Most of last week’s coverage of Iran, the No. 4 story, was triggered by a video showing a U.S. drone that Iran said it had captured. Another video showing Robert Levinson, a retired FBI agent who was has been in captivity in Iran for five years, was made available to the public by the U.S. government and attracted significant airtime.

An unusual act of sectarian violence drew media attention to the ongoing conflict in Afghanistan, the No. 5 story last week. The attack, reportedly by a militant Pakistani Sunni group, killed approximately 60 Shiites in Kabul on December 6. Some of the coverage examined whether the incident marked a new and more dangerous turn in religious violence in that war-torn country.

Newsmakers of the Week

Among the top newsmakers last week were the two leading GOP presidential contenders, Newt Gingrich and Mitt Romney. Gingrich was the No. 1 newsmaker, a dominant figure in 10% of all stories studied last week. Romney was No. 3, a dominant figure in 5%. (The previous week, Gingrich and Romney had been the No. 2 and No. 4 newsmakers respectively, registering as dominant figures in 6% and 5% of that week’s stories.)

At No. 2 was Barack Obama, himself a candidate for reelection, and much of his media attention last week stemmed from his Kansas speech in which he evoked the rhetoric of Teddy Roosevelt and laid out a vigorous defense of the middle class and certain Democratic economic policies. He was the key figure in 9% of stories, up from 6% the week before.

At No. 4 was Donald Trump (3%), who had earlier contemplated seeking the GOP nomination, who made news last week for his planned Republican debate that is to be held in Iowa on December 27. Mitt Romney, Ron Paul, Rick Perry, Michele Bachmann and Jon Huntsman have all declined to attend the Trump debate.
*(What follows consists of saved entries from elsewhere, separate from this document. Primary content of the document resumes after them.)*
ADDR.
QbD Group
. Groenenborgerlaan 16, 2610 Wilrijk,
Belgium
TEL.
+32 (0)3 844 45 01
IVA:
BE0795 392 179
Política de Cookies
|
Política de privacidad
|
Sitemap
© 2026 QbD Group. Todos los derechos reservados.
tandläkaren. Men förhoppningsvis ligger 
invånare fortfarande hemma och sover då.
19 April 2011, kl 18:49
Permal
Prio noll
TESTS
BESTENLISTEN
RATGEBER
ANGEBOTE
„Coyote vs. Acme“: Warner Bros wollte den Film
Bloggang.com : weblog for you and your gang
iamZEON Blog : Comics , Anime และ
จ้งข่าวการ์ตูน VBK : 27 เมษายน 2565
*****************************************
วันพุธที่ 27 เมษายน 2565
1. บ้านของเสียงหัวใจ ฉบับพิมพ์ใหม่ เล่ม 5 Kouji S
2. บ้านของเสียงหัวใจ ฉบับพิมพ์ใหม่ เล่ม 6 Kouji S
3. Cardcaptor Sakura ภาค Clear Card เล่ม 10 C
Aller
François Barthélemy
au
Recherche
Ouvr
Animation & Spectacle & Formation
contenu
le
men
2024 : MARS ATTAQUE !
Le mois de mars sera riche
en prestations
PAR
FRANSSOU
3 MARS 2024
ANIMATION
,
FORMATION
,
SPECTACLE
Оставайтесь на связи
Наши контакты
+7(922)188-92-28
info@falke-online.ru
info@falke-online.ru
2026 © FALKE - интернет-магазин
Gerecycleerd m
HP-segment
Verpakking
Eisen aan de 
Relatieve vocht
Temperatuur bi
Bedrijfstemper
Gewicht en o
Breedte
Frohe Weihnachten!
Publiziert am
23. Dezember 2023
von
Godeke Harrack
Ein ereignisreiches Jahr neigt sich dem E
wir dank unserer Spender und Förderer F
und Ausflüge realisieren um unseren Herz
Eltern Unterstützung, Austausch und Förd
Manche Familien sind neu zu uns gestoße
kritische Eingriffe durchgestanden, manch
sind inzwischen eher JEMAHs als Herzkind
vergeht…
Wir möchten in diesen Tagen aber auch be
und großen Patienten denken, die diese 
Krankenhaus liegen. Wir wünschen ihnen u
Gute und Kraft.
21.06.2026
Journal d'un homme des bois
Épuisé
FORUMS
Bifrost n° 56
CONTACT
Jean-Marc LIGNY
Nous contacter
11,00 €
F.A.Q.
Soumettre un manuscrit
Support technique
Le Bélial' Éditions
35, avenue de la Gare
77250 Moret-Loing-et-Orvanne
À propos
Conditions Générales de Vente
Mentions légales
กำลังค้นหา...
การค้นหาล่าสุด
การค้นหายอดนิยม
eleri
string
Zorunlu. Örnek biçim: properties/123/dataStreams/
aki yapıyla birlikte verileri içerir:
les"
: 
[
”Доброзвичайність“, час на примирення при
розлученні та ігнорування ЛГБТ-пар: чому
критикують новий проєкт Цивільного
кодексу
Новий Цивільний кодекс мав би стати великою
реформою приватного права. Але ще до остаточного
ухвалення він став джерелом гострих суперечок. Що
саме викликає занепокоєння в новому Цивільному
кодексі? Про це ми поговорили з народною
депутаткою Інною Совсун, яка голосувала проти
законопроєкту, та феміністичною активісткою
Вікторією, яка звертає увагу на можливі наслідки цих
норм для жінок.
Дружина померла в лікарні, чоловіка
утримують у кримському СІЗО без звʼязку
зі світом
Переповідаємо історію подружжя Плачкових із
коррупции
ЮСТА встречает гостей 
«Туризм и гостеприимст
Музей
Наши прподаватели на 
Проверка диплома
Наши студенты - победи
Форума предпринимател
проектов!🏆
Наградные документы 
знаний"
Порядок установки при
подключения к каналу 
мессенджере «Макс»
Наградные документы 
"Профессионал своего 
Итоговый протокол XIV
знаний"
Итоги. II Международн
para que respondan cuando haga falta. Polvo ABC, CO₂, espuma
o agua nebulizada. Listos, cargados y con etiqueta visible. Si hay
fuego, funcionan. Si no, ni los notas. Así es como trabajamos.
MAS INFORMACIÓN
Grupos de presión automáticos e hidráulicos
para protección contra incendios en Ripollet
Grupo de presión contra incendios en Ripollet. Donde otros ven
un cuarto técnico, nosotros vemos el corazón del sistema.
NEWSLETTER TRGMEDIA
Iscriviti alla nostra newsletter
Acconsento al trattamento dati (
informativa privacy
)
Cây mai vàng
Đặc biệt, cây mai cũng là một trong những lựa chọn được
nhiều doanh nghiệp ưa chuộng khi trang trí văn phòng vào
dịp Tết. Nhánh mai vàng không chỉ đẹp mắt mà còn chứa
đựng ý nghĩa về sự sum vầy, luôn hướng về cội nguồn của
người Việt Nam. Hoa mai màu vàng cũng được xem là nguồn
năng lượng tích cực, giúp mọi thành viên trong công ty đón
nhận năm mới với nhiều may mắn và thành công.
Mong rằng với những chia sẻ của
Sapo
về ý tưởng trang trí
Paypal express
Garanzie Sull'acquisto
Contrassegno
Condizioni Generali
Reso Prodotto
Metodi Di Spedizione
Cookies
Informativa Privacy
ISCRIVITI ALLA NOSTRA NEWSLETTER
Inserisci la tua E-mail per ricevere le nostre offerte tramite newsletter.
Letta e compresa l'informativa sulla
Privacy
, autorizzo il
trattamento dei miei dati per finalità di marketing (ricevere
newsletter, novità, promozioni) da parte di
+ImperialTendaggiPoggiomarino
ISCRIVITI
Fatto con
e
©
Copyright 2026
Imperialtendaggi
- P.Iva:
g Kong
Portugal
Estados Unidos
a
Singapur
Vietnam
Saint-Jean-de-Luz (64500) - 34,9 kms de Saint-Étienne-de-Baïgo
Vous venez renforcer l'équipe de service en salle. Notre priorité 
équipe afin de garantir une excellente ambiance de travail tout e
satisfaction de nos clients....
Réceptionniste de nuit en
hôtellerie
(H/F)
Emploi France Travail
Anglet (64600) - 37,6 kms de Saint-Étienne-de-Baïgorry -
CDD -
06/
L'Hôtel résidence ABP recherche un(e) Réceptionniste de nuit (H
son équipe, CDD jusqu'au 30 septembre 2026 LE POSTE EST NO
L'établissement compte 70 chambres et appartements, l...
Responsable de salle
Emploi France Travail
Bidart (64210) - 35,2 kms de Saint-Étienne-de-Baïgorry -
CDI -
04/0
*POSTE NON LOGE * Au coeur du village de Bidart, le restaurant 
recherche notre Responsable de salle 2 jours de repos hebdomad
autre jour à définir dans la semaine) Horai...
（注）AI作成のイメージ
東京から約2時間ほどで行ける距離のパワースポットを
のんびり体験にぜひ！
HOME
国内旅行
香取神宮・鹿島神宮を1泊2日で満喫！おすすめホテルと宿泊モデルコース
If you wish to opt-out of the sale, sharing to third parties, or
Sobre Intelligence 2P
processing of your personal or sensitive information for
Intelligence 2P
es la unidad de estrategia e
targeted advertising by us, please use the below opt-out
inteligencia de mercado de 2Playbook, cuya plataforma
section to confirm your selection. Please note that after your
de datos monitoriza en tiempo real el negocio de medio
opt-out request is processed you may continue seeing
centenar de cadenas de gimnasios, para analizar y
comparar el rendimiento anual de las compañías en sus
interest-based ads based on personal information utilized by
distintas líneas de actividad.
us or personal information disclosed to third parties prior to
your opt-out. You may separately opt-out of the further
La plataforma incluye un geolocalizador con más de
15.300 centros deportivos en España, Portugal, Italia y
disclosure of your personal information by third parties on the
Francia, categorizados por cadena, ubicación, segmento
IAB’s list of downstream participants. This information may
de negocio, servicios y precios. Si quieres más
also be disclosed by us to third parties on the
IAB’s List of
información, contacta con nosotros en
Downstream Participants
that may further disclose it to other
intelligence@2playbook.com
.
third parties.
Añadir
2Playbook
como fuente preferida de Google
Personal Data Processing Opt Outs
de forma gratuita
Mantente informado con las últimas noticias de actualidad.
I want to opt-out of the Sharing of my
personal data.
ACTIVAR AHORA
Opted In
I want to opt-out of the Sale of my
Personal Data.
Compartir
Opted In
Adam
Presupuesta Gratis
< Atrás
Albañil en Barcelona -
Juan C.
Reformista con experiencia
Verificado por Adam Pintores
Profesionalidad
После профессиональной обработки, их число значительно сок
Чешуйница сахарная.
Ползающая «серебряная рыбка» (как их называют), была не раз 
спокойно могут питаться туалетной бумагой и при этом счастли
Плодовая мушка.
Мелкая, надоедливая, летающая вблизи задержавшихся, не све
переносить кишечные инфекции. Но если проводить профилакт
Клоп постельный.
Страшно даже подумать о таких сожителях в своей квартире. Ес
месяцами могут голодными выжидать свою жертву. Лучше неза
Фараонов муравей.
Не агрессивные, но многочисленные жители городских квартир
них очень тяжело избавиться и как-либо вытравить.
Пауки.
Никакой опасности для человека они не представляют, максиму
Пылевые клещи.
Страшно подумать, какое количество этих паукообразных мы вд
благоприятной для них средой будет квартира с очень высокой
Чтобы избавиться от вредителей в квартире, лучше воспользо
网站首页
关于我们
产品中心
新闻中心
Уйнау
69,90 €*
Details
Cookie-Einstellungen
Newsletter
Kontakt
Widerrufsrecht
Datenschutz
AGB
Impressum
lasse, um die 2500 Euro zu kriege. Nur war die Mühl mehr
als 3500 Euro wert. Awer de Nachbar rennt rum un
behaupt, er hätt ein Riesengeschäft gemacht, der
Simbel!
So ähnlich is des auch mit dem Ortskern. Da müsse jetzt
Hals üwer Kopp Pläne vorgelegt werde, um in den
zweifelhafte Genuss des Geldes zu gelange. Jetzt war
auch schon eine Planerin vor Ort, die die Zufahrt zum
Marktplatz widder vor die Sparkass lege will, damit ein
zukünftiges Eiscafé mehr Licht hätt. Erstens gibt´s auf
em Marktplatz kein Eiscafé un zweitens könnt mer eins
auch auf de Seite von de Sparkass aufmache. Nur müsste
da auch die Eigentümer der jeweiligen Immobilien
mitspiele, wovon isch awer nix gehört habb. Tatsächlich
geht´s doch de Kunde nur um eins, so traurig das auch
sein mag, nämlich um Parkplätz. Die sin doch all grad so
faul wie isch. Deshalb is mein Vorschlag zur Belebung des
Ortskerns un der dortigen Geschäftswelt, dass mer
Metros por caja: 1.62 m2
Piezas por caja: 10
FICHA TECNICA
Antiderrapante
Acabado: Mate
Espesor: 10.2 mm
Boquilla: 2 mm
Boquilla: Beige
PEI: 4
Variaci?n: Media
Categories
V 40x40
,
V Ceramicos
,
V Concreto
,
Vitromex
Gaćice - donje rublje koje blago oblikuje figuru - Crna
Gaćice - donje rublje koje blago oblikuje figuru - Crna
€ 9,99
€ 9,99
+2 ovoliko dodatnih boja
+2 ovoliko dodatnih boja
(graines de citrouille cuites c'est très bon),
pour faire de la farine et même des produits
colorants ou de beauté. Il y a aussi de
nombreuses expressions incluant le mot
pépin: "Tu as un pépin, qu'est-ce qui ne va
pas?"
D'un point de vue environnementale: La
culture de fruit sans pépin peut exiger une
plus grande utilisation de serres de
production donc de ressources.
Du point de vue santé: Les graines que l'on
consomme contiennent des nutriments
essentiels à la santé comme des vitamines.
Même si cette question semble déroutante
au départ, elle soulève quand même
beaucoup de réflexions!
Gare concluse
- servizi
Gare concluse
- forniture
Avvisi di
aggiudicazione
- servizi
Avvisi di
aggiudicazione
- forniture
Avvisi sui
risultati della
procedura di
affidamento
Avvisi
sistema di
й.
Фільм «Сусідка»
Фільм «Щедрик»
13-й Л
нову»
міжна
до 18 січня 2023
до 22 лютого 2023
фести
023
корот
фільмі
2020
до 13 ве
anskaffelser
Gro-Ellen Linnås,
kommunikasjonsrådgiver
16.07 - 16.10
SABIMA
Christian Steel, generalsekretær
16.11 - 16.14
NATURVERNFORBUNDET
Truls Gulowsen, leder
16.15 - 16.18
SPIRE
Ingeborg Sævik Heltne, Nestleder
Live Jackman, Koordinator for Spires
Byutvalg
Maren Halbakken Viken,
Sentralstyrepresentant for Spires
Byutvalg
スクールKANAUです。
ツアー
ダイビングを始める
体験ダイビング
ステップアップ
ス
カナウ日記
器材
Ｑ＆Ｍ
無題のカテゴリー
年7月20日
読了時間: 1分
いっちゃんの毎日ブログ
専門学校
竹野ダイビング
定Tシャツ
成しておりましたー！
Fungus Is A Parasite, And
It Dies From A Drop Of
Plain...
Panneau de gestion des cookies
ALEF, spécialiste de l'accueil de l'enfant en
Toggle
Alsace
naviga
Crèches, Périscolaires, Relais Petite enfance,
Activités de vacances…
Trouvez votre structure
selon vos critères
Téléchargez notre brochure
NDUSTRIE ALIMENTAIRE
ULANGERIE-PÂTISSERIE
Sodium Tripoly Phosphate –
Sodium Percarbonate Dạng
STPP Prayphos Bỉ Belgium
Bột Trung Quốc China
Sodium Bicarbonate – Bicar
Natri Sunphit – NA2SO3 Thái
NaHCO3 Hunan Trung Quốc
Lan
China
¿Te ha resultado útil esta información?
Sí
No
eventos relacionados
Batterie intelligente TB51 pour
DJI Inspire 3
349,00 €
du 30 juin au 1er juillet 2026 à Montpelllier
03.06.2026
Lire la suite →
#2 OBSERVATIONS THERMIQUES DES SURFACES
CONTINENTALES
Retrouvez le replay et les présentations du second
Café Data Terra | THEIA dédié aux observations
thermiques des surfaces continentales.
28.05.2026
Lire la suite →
Finally, the No. 5 newsmaker last week was former Penn State University assistant football coach Jerry Sandusky (3%), who was arrested a second time on new charges of sexually abusing young boys. He has been among the top five lead newsmakers in two of the last three weeks.

About the NCI 

PEJ’s weekly News Coverage Index examines the news agenda of 52 different outlets from five sectors of the media: print, online, network TV, cable and radio. (See List of Outlets.) The weekly study, which includes some 1,000 stories, is designed to provide news consumers, journalists and researchers with hard data about what stories and topics the media are covering, the trajectories of that media narrative and differences among news platforms. The percentages are based on "newshole," or the space devoted to each subject in print and online and time on radio and TV. (See Our Methodology.) In addition, these reports also include a rundown of the week’s leading newsmakers, a designation given to people who account for at least 50% of a given story.